"Where is the Mistress? I can find her nowhere," he said, leaning against the doorway.

Martha looked up from the joint that was turning on the spit, and settled herself into an easiful attitude that suggested a hope of gossip.

"Nay, I cannot tell ye, Maister," she answered. "I've been wondering myseln, for I've niver set een on her sin' afternooin. Mary telled me 'at Mistress Wayne came in, looking gaumless-like an' flaired, an' a two-three minutes at after Mistress Nell went out wi' her. But nawther one nor t' other hes comed back that I knaw on."

Wayne nodded curtly to Martha and turned on his heel, cutting short her expectation of a pleasant round of doubt and fear and surmise.

"I would they were safe back again," he muttered. "Nell must be fey, to go wandering abroad at this late hour."

A brisk step sounded behind him, as Nanny Witherlee entered by the outer door of the kitchen and hobbled across the rush-strewn flag-stones.
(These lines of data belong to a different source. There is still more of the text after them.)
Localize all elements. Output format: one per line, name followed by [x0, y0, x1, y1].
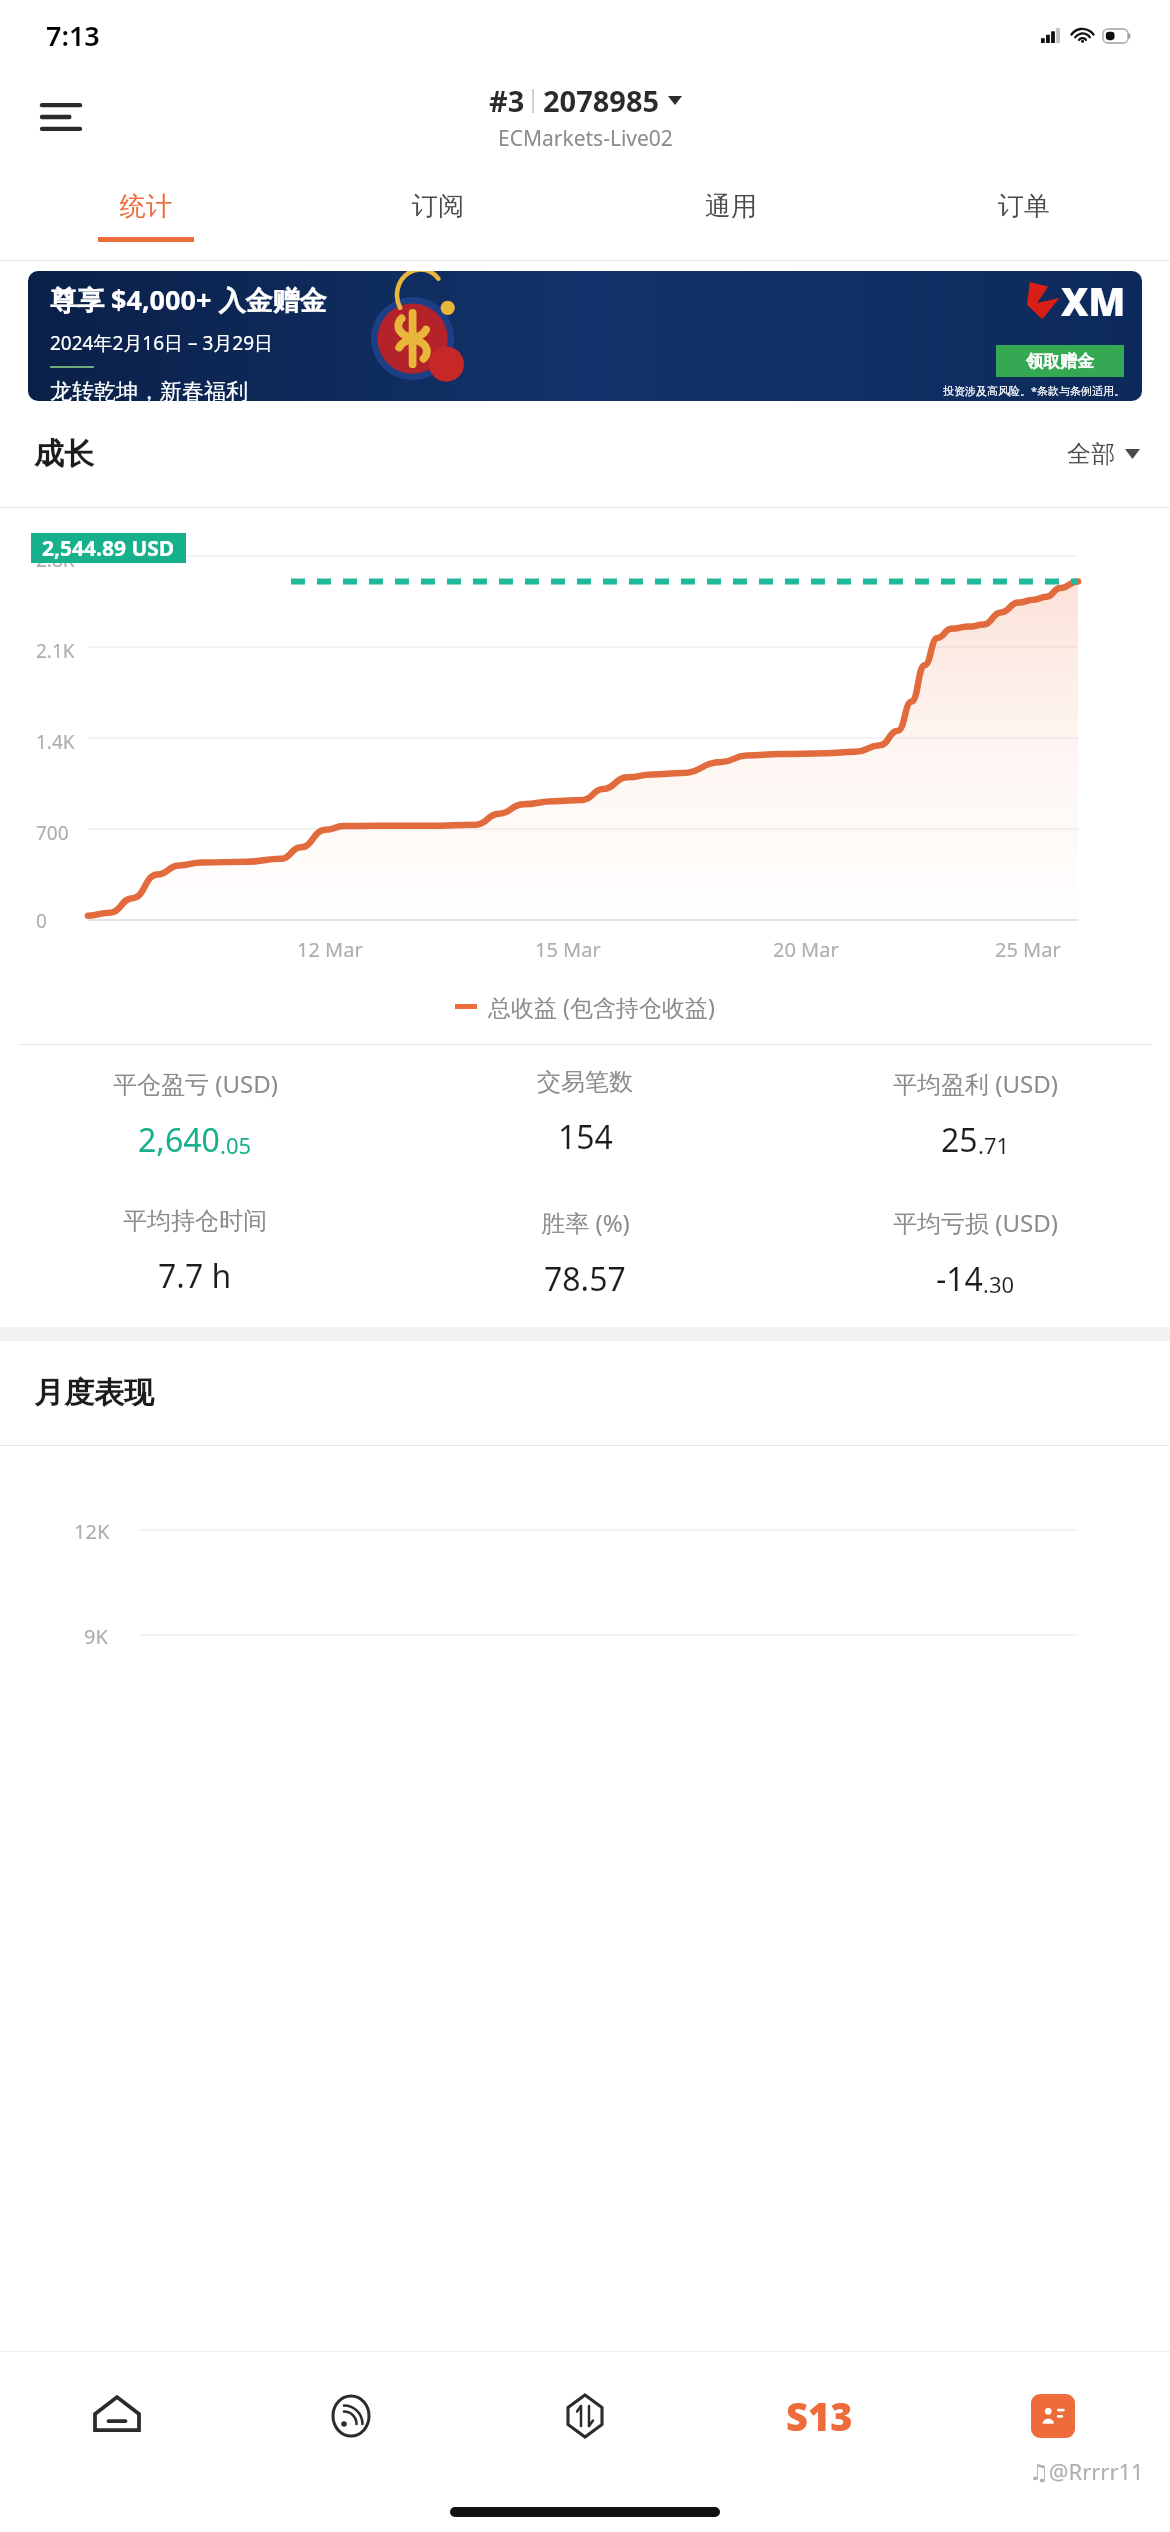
staticText: 胜率 (%): [541, 1206, 630, 1239]
button[interactable]: Signals: [234, 2352, 468, 2480]
staticText: XM: [1061, 275, 1126, 327]
button[interactable]: 订阅: [292, 172, 584, 260]
button[interactable]: Trade: [468, 2352, 702, 2480]
button[interactable]: 领取赠金: [996, 345, 1124, 377]
staticText: 尊享 $4,000+ 入金赠金: [50, 281, 327, 318]
staticText: 交易笔数: [537, 1067, 633, 1097]
staticText: #3: [489, 81, 525, 120]
staticText: 成长: [34, 435, 94, 473]
button[interactable]: Home: [0, 2352, 234, 2480]
staticText: 月度表现: [34, 1374, 154, 1412]
button[interactable]: 统计: [0, 172, 292, 260]
staticText: 统计: [120, 190, 172, 223]
button[interactable]: 全部: [1067, 439, 1140, 469]
staticText: 全部: [1067, 439, 1115, 469]
staticText: ♫@Rrrrr11: [1029, 2456, 1144, 2486]
staticText: 9K: [84, 1623, 108, 1650]
staticText: 平均盈利 (USD): [893, 1067, 1058, 1100]
staticText: .05: [220, 1130, 252, 1160]
staticText: 总收益 (包含持仓收益): [488, 991, 715, 1022]
staticText: 12K: [74, 1518, 110, 1545]
staticText: 15 Mar: [535, 936, 601, 963]
staticText: ECMarkets-Live02: [498, 124, 673, 153]
staticText: 2.8K: [36, 547, 75, 573]
staticText: 通用: [705, 190, 757, 223]
staticText: 7:13: [46, 17, 100, 54]
staticText: 订阅: [412, 190, 464, 223]
staticText: S13: [786, 2390, 853, 2442]
staticText: 12 Mar: [297, 936, 363, 963]
staticText: 领取赠金: [1026, 351, 1094, 372]
button[interactable]: 通用: [584, 172, 877, 260]
button[interactable]: S13: [702, 2352, 936, 2480]
button[interactable]: #3: [489, 81, 682, 153]
staticText: 25 Mar: [995, 936, 1061, 963]
staticText: 平均亏损 (USD): [893, 1206, 1058, 1239]
staticText: 平均持仓时间: [123, 1206, 267, 1236]
staticText: -14: [936, 1257, 983, 1301]
button[interactable]: 订单: [877, 172, 1170, 260]
staticText: .30: [983, 1269, 1015, 1299]
staticText: 订单: [998, 190, 1050, 223]
button[interactable]: Profile: [936, 2352, 1170, 2480]
staticText: 700: [36, 820, 69, 846]
staticText: 0: [36, 908, 47, 934]
staticText: 25: [941, 1118, 978, 1162]
button[interactable]: 尊享 $4,000+ 入金赠金: [28, 271, 1142, 401]
staticText: 平仓盈亏 (USD): [113, 1067, 278, 1100]
staticText: 2.1K: [36, 638, 75, 664]
staticText: 1.4K: [36, 729, 75, 755]
button[interactable]: Menu: [32, 88, 90, 146]
staticText: 2078985: [543, 81, 660, 120]
staticText: 投资涉及高风险。*条款与条例适用。: [943, 383, 1126, 398]
staticText: 龙转乾坤，新春福利: [50, 378, 248, 401]
staticText: 7.7 h: [158, 1254, 232, 1298]
staticText: 154: [558, 1115, 613, 1159]
staticText: 2024年2月16日 – 3月29日: [50, 330, 274, 356]
staticText: 20 Mar: [773, 936, 839, 963]
staticText: 78.57: [544, 1257, 626, 1301]
staticText: 2,640: [138, 1118, 220, 1162]
staticText: 2,544.89 USD: [42, 534, 175, 563]
staticText: .71: [978, 1130, 1010, 1160]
"Good-even, Maister. Is there owt wrang at Marsh?" said the Sexton's wife.

"Why, Nanny, what dost thou here?" cried Wayne. "Lord, nurse, thou wear'st thy eerie look, as if thou wert ringing God-speed to a dead man's soul. What ails thee to cross from Marshcotes after sundown?"

"Nay, I've heard th' wind sobbing all th' day, like a bairn that's lost on th' moor; an' th' wind niver cries like yond save it hes getten gooid cause. So, says I, at after Witherlee an' me hed hed our bit o' supper, I'll step dahn to Marsh, says I, for I cannot bide a minute longer without knawing what's agate."

Wayne kept well in the shadow of the passage, for he shrank from letting Nanny see the marks he carried of the late fight—shrank, too, from showing how prone he was to-night to catch the infection of her ghostly speech. This bent old woman, with her sharp tongue, her outspokenness, her queer, familiar talk of other-worldly things, had never lost her hold upon the Master; she was still the nurse who lang syne had sent him shivering to bed with her tales of wind-speech and of water-speech, of the Dog, and the Sorrowful Woman, and the shrouded shapes that stalked at midnight over kirkyard graves. He had been no more than vaguely troubled hitherto by Nell's absence; but now he feared the worst, for he had never known the Sexton's wife make prophecy of dole for naught.